§ **Activity**
Nothing in the data should change when you return it, but leave the pictures out.

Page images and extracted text
*** Block opens ***

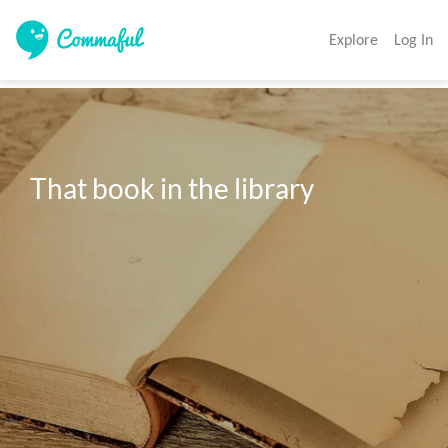
Explore
Log In
That book in the library 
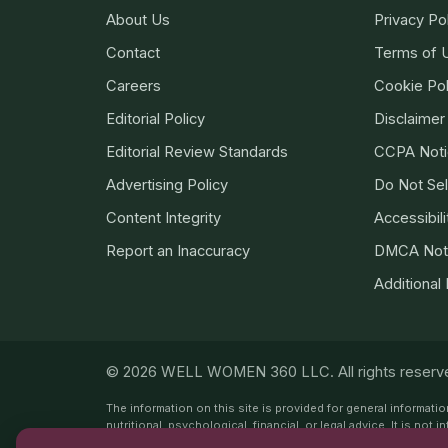
About Us
Privacy Po
Contact
Terms of 
Careers
Cookie Pol
Editorial Policy
Disclaimer
Editorial Review Standards
CCPA Noti
Advertising Policy
Do Not Sel
Content Integrity
Accessibili
Report an Inaccuracy
DMCA Not
Additional
© 2026 WELL WOMEN 360 LLC. All rights reserv
The information on this site is provided for general informat
nutritional, psychological, financial, or legal advice. It is n
from a qualified professional. This site does not recommend 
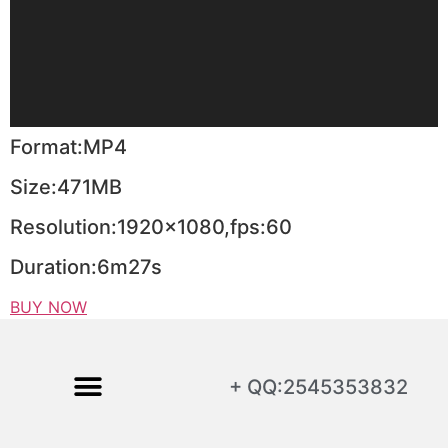
Format:MP4
Size:471MB
Resolution:1920×1080,fps:60
Duration:6m27s
BUY NOW
+ QQ:2545353832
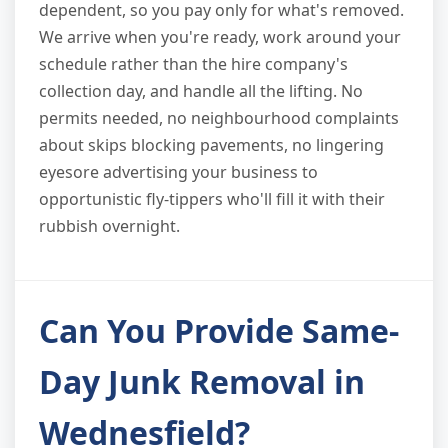
dependent, so you pay only for what's removed.
We arrive when you're ready, work around your
schedule rather than the hire company's
collection day, and handle all the lifting. No
permits needed, no neighbourhood complaints
about skips blocking pavements, no lingering
eyesore advertising your business to
opportunistic fly-tippers who'll fill it with their
rubbish overnight.
Can You Provide Same-
Day Junk Removal in
Wednesfield?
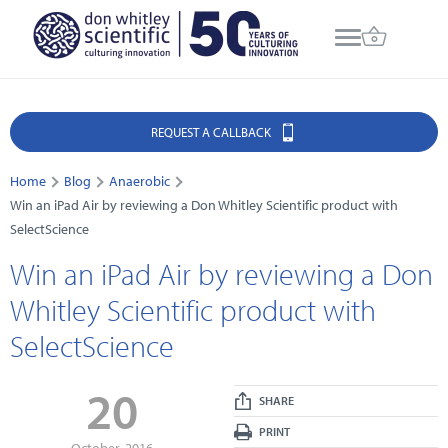
REQUEST A CALLBACK
Home
Blog
Anaerobic
Win an iPad Air by reviewing a Don Whitley Scientific product with
SelectScience
Win an iPad Air by reviewing a Don
Whitley Scientific product with
SelectScience
20
SHARE
PRINT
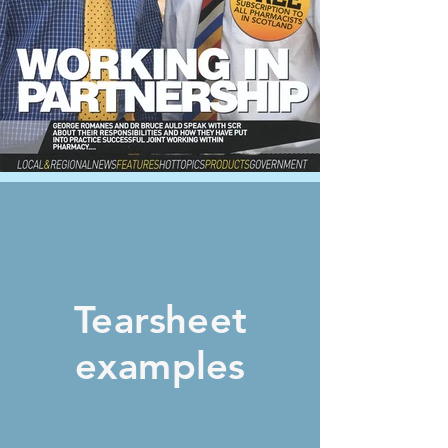
Tearsheet
examples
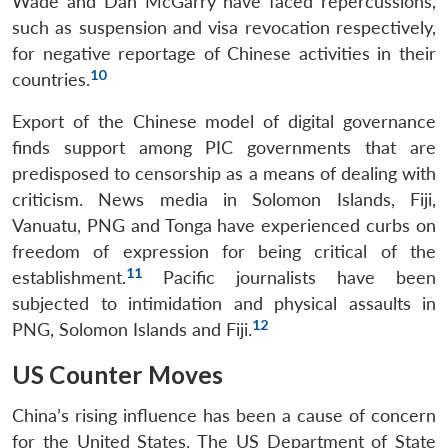
Wade and Dan McGarry have faced repercussions,
such as suspension and visa revocation respectively,
for negative reportage of Chinese activities in their
10
countries.
Export of the Chinese model of digital governance
finds support among PIC governments that are
predisposed to censorship as a means of dealing with
criticism. News media in Solomon Islands, Fiji,
Vanuatu, PNG and Tonga have experienced curbs on
freedom of expression for being critical of the
11
establishment.
Pacific journalists have been
subjected to intimidation and physical assaults in
12
PNG, Solomon Islands and Fiji.
US Counter Moves
China’s rising influence has been a cause of concern
for the United States. The US Department of State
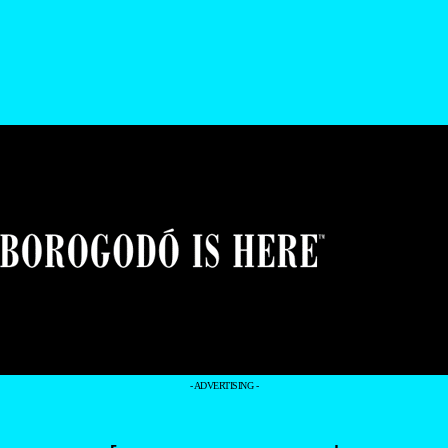
- ADVERTISING -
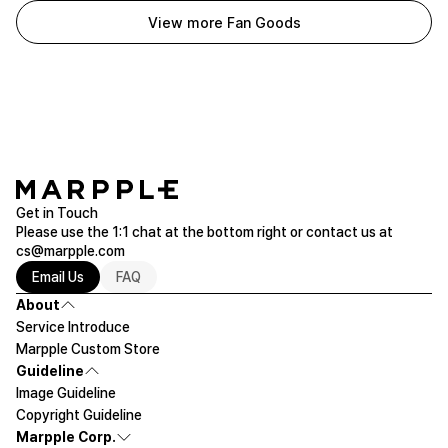
View more Fan Goods
Get in Touch
Please use the 1:1 chat at the bottom right or contact us at
cs@marpple.com
Email Us
FAQ
About
Service Introduce
Marpple Custom Store
Guideline
Image Guideline
Copyright Guideline
Marpple Corp.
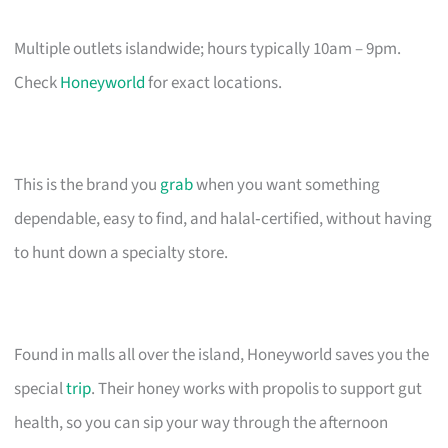
Multiple outlets islandwide; hours typically 10am – 9pm.
Check
Honeyworld
for exact locations.
This is the brand you
grab
when you want something
dependable, easy to find, and halal‑certified, without having
to hunt down a specialty store.
Found in malls all over the island, Honeyworld saves you the
special
trip
. Their honey works with propolis to support gut
health, so you can sip your way through the afternoon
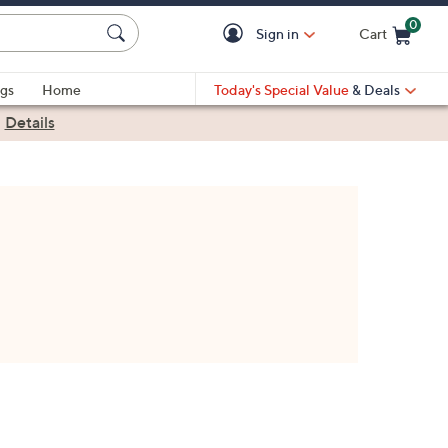
0
Sign in
Cart
Cart is Empty
gs
Home
Today's Special Value
& Deals
|
Details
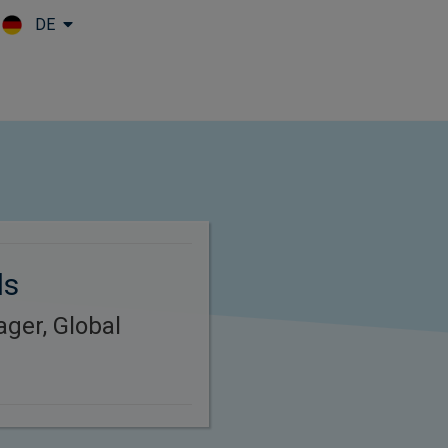
DE
Skip to main content
ds
ager, Global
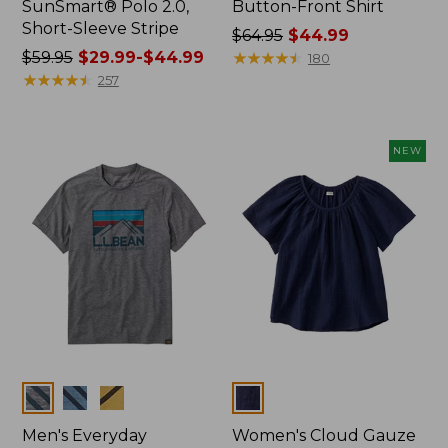
SunSmart® Polo 2.0,
Button-Front Shirt
Short-Sleeve Stripe
Price
$64.95
$44.99
Price
$59.95
$29.99-$44.99
was
★
★
★
★
★
★
★
★
★
★
180
was
★
★
★
★
★
★
★
★
★
★
from:
257
from:
$64.95
$59.95
now:
now:
$44.99
NEW
from:
$29.99
to:
$44.99
Colors
Colors
Men's Everyday
Women's Cloud Gauze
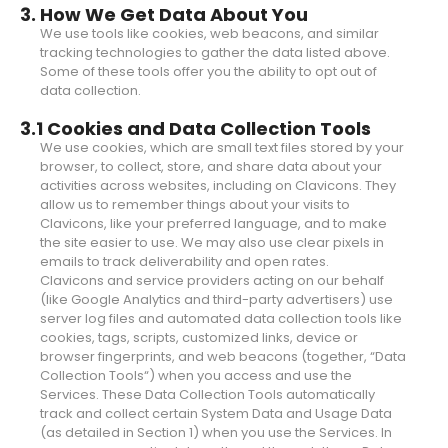
3. How We Get Data About You
We use tools like cookies, web beacons, and similar
tracking technologies to gather the data listed above.
Some of these tools offer you the ability to opt out of
data collection.
3.1 Cookies and Data Collection Tools
We use cookies, which are small text files stored by your
browser, to collect, store, and share data about your
activities across websites, including on Clavicons. They
allow us to remember things about your visits to
Clavicons, like your preferred language, and to make
the site easier to use. We may also use clear pixels in
emails to track deliverability and open rates.
Clavicons and service providers acting on our behalf
(like Google Analytics and third-party advertisers) use
server log files and automated data collection tools like
cookies, tags, scripts, customized links, device or
browser fingerprints, and web beacons (together, “Data
Collection Tools“) when you access and use the
Services. These Data Collection Tools automatically
track and collect certain System Data and Usage Data
(as detailed in Section 1) when you use the Services. In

*** Block closes ***

§ **Written reply**
Explore
Log In
That book in the library 
About Us
Privacy Po
Contact
Terms of 
Careers
Cookie Pol
Editorial Policy
Disclaimer
Editorial Review Standards
CCPA Noti
Advertising Policy
Do Not Sel
Content Integrity
Accessibili
Report an Inaccuracy
DMCA Not
Additional
© 2026 WELL WOMEN 360 LLC. All rights reserv
The information on this site is provided for general informat
nutritional, psychological, financial, or legal advice. It is n
from a qualified professional. This site does not recommend 
Format:MP4
Size:471MB
Resolution:1920×1080,fps:60
Duration:6m27s
BUY NOW
+ QQ:2545353832
dependent, so you pay only for what's removed.
We arrive when you're ready, work around your
schedule rather than the hire company's
collection day, and handle all the lifting. No
permits needed, no neighbourhood complaints
about skips blocking pavements, no lingering
eyesore advertising your business to
opportunistic fly-tippers who'll fill it with their
rubbish overnight.
Can You Provide Same-
Day Junk Removal in
Wednesfield?
REQUEST A CALLBACK
Home
Blog
Anaerobic
Win an iPad Air by reviewing a Don Whitley Scientific product with
SelectScience
Win an iPad Air by reviewing a Don
Whitley Scientific product with
SelectScience
20
SHARE
PRINT
Tearsheet
examples
Wade and Dan McGarry have faced repercussions,
such as suspension and visa revocation respectively,
for negative reportage of Chinese activities in their
10
countries.
Export of the Chinese model of digital governance
finds support among PIC governments that are
predisposed to censorship as a means of dealing with
criticism. News media in Solomon Islands, Fiji,
Vanuatu, PNG and Tonga have experienced curbs on
freedom of expression for being critical of the
11
establishment.
Pacific journalists have been
subjected to intimidation and physical assaults in
12
PNG, Solomon Islands and Fiji.
US Counter Moves
China’s rising influence has been a cause of concern
for the United States. The US Department of State
- ADVERTISING -
View more Fan Goods
Get in Touch
Please use the 1:1 chat at the bottom right or contact us at
cs@marpple.com
Email Us
FAQ
About
Service Introduce
Marpple Custom Store
Guideline
Image Guideline
Copyright Guideline
Marpple Corp.
Multiple outlets islandwide; hours typically 10am – 9pm.
Check
Honeyworld
for exact locations.
This is the brand you
grab
when you want something
dependable, easy to find, and halal‑certified, without having
to hunt down a specialty store.
Found in malls all over the island, Honeyworld saves you the
special
trip
. Their honey works with propolis to support gut
health, so you can sip your way through the afternoon
0
Sign in
Cart
Cart is Empty
gs
Home
Today's Special Value
& Deals
|
Details
DE
Skip to main content
ds
ager, Global
SunSmart® Polo 2.0,
Button-Front Shirt
Short-Sleeve Stripe
Price
$64.95
$44.99
Price
$59.95
$29.99-$44.99
was
★
★
★
★
★
★
★
★
★
★
180
was
★
★
★
★
★
★
★
★
★
★
from:
257
from:
$64.95
$59.95
now:
now:
$44.99
NEW
from:
$29.99
to:
$44.99
Colors
Colors
Men's Everyday
Women's Cloud Gauze
3. How We Get Data About You
We use tools like cookies, web beacons, and similar
tracking technologies to gather the data listed above.
Some of these tools offer you the ability to opt out of
data collection.
3.1 Cookies and Data Collection Tools
We use cookies, which are small text files stored by your
browser, to collect, store, and share data about your
activities across websites, including on Clavicons. They
allow us to remember things about your visits to
Clavicons, like your preferred language, and to make
the site easier to use. We may also use clear pixels in
emails to track deliverability and open rates.
Clavicons and service providers acting on our behalf
(like Google Analytics and third-party advertisers) use
server log files and automated data collection tools like
cookies, tags, scripts, customized links, device or
browser fingerprints, and web beacons (together, “Data
Collection Tools“) when you access and use the
Services. These Data Collection Tools automatically
track and collect certain System Data and Usage Data
(as detailed in Section 1) when you use the Services. In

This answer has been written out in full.